◆ **Work task**
Would you please output all the records exactly as given? Pictures should not appear in the copy.

-- Records shown follows --

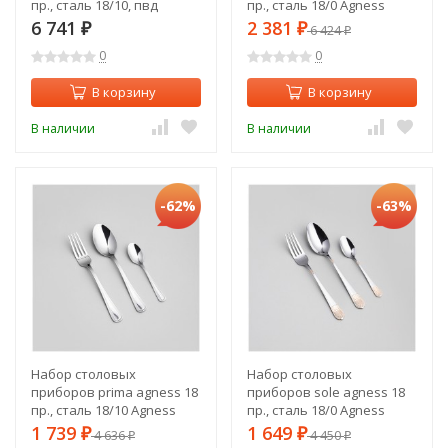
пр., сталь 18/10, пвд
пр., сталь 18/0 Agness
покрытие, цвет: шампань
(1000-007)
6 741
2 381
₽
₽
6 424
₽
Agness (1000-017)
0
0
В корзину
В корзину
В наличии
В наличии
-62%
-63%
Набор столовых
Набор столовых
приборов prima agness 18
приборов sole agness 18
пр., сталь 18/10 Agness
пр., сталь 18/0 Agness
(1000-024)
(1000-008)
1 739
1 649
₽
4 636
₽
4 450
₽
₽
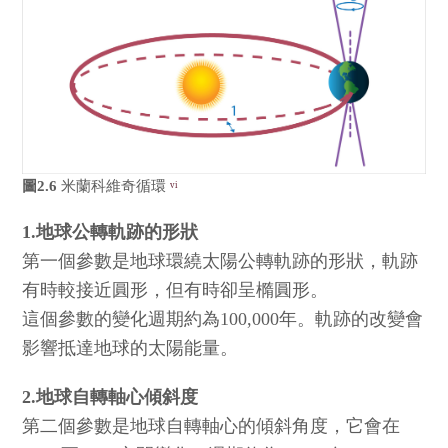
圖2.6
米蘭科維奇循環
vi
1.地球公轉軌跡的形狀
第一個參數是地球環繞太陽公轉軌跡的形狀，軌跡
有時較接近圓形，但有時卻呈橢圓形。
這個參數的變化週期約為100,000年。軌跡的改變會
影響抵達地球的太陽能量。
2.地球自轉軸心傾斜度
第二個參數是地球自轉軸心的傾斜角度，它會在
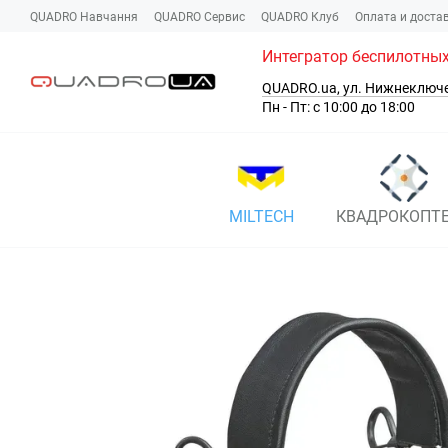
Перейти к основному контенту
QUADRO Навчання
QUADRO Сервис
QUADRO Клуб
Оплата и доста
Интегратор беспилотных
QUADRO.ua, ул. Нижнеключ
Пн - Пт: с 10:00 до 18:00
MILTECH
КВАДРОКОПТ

-- Records shown concluded --

◆ **Answer**
пр., сталь 18/10, пвд
пр., сталь 18/0 Agness
покрытие, цвет: шампань
(1000-007)
6 741
2 381
₽
₽
6 424
₽
Agness (1000-017)
0
0
В корзину
В корзину
В наличии
В наличии
-62%
-63%
Набор столовых
Набор столовых
приборов prima agness 18
приборов sole agness 18
пр., сталь 18/10 Agness
пр., сталь 18/0 Agness
(1000-024)
(1000-008)
1 739
1 649
₽
4 636
₽
4 450
₽
₽
圖2.6
米蘭科維奇循環
vi
1.地球公轉軌跡的形狀
第一個參數是地球環繞太陽公轉軌跡的形狀，軌跡
有時較接近圓形，但有時卻呈橢圓形。
這個參數的變化週期約為100,000年。軌跡的改變會
影響抵達地球的太陽能量。
2.地球自轉軸心傾斜度
第二個參數是地球自轉軸心的傾斜角度，它會在
Перейти к основному контенту
QUADRO Навчання
QUADRO Сервис
QUADRO Клуб
Оплата и доста
Интегратор беспилотных
QUADRO.ua, ул. Нижнеключ
Пн - Пт: с 10:00 до 18:00
MILTECH
КВАДРОКОПТ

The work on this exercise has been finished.